[RAW DATA]

=== Begin Enclosure ===

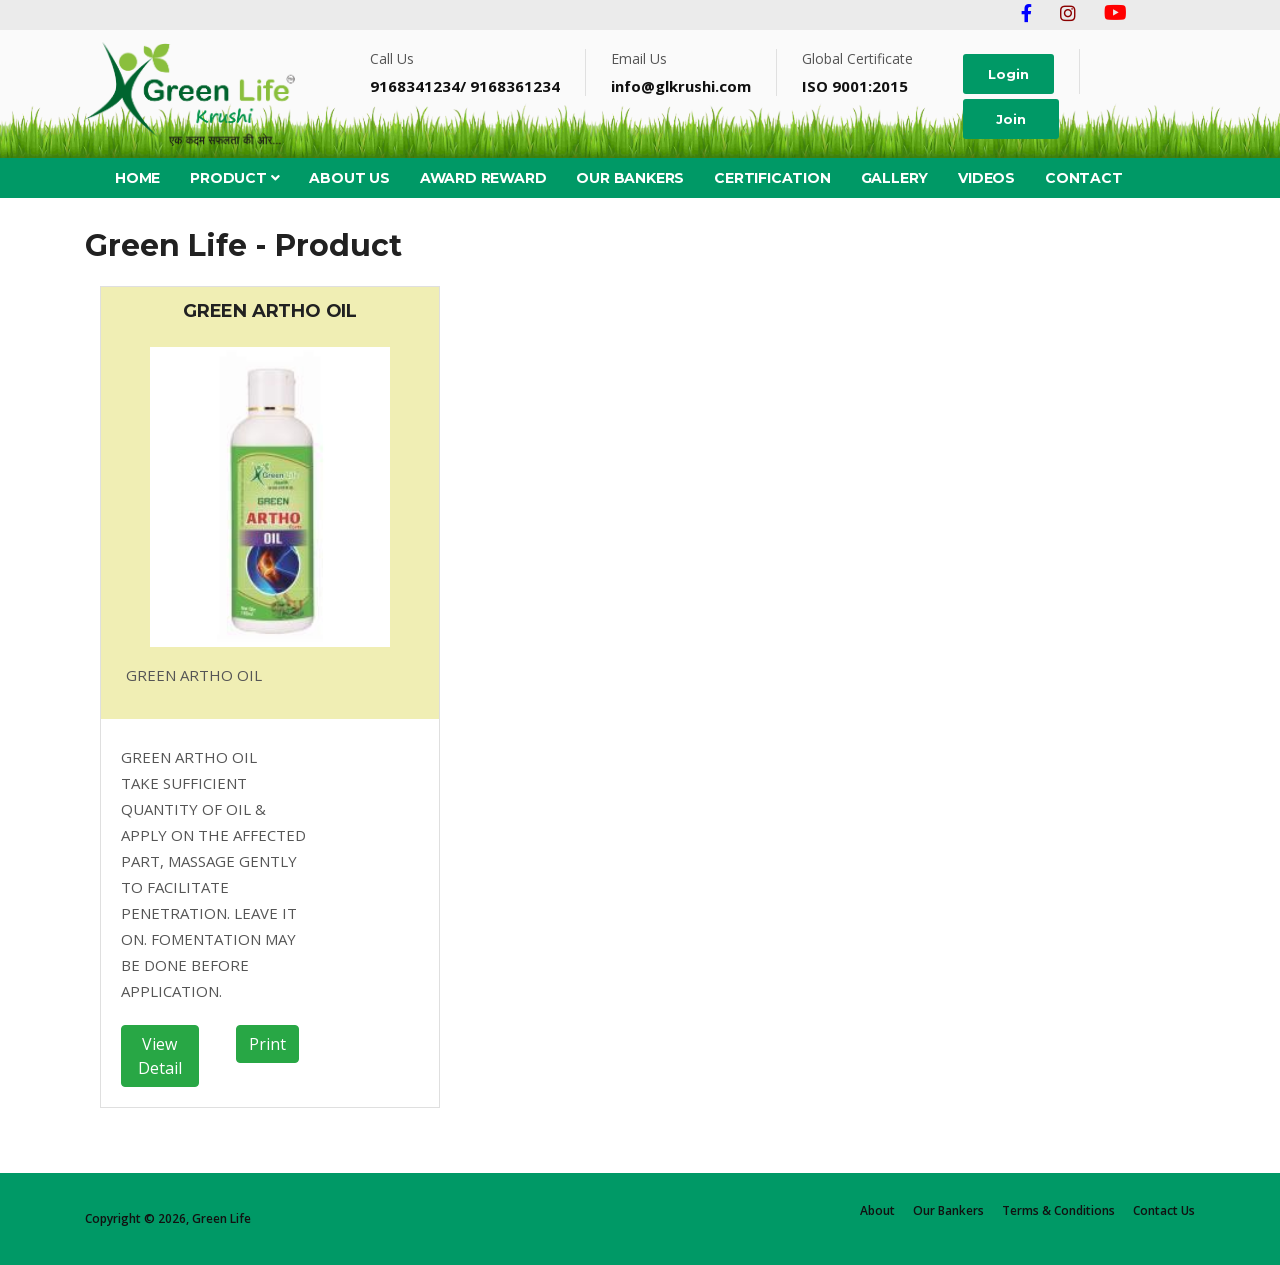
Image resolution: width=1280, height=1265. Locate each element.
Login (1008, 74)
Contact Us (1164, 1210)
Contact (1084, 178)
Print (267, 1044)
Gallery (895, 178)
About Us (349, 178)
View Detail (160, 1056)
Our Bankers (630, 178)
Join (1011, 119)
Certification (772, 178)
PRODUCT (234, 178)
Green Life (221, 1218)
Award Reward (483, 178)
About (877, 1210)
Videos (986, 178)
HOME (137, 178)
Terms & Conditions (1058, 1210)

=== End Enclosure ===

[EXERCISE BRIEF] Apart from the pictures, write every entry out again exactly.

[FINAL ANSWER]
Image resolution: width=1280, height=1265. Locate each element.
Login (1008, 74)
Contact Us (1164, 1210)
Contact (1084, 178)
Print (267, 1044)
Gallery (895, 178)
About Us (349, 178)
View Detail (160, 1056)
Our Bankers (630, 178)
Join (1011, 119)
Certification (772, 178)
PRODUCT (234, 178)
Green Life (221, 1218)
Award Reward (483, 178)
About (877, 1210)
Videos (986, 178)
HOME (137, 178)
Terms & Conditions (1058, 1210)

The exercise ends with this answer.